CORE Vault has launched its final liquidity generation event. Unlike standard token generation events where users are provided with newly minted tokens, users lock up liquidity in CORE LGEs.
The Final Liquidity Generation Event
The new Liquidity Generation Event will allow any ERC-20 token to be deposited in exchange for CORE LP tokens. Each contribution will be sent back to users immediately after deposit. This Liquidity Generation Event (LGE) will feature a CORE-DAI pair.
The smart contract often recognizes all LP tokens for contribution, with the exception of locked liquidity LP tokens. The contract also accepts wBTC/ETH, DAI/wBTC, and similar pairs for deposit.
In order to combat price manipulation, all fees on transaction for the CORE token have been raised to 25.5 percent during the liquidity generation event.

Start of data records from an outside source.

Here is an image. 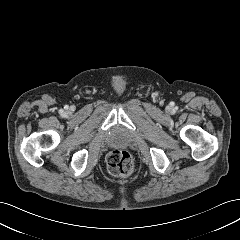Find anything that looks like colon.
I'll return each mask as SVG.
<instances>
[{
	"label": "colon",
	"instance_id": "obj_1",
	"mask_svg": "<svg viewBox=\"0 0 240 240\" xmlns=\"http://www.w3.org/2000/svg\"><path fill=\"white\" fill-rule=\"evenodd\" d=\"M107 166L112 175L126 177L133 172L134 161L129 152L118 149L109 153L107 157Z\"/></svg>",
	"mask_w": 240,
	"mask_h": 240
}]
</instances>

In addition, the contract will retain Ethereum and make strategic market buys in order to optimize the sum of DAI & CORE deposited into the Liquidity Generation Event. These sales will vary with regards to how much Ethereum is used to market buy DAI/CORE, along with the intervals of time between each buy.

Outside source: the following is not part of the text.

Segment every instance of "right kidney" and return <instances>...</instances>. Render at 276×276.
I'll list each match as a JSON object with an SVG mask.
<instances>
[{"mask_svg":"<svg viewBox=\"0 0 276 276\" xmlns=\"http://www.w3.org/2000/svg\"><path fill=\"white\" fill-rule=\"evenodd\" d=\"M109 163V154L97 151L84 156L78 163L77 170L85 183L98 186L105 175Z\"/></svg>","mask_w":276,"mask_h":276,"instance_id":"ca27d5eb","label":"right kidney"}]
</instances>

By absorbing CORE “fork” projects, the CORE team will leverage Ethereum from these projects in order to fund “strategic buys”.
Through successful negotiations with forked projects, the CORE team secured over 5,000 Ethereum in Strategic Buys. Estimations suggest that the final number of LGE contributions from individual participants can be more than four times higher than that.
The contract is expected to retain a 50/50 CORE and DAI balance that has been deposited. Skewing towards CORE acquisition, owing to the fee on transaction (FOT) of 25.5 percent.
What Happens to LGE Contributions?
At the end of the collection period, the assets contributed as liquidity are locked into a liquidity pool and no user would ever be able to withdraw from the pool after sending in their initial contribution.
Instead, users are provided with liquidity pool tokens. This occurs without CORE minting a single new coin.
Essentially, users are buying into the farming mechanism of CORE, as LP tokens would be used to farm more CORE tokens rather than be traded themselves.
The goal of this was to create a price floor. The CORE team’s aim is to provide a farming opportunity without users worrying about coin inflation. CORE’s maximum supply will always be 10,000.
Sustainable Crypto Farming
The goal behind CORE seems to be focused on consistent yield over time rather than instant farming yield, which leads to large amounts of sell-offs and limits the overall lifespan of the coin. As such, the APY for CORE farming is much lower than many other “degen” farming coins.
The Final Liquidity Generation Event would conclude the fundraising aspect of CORE, facilitating the move to the project’s long-awaited Phase 1.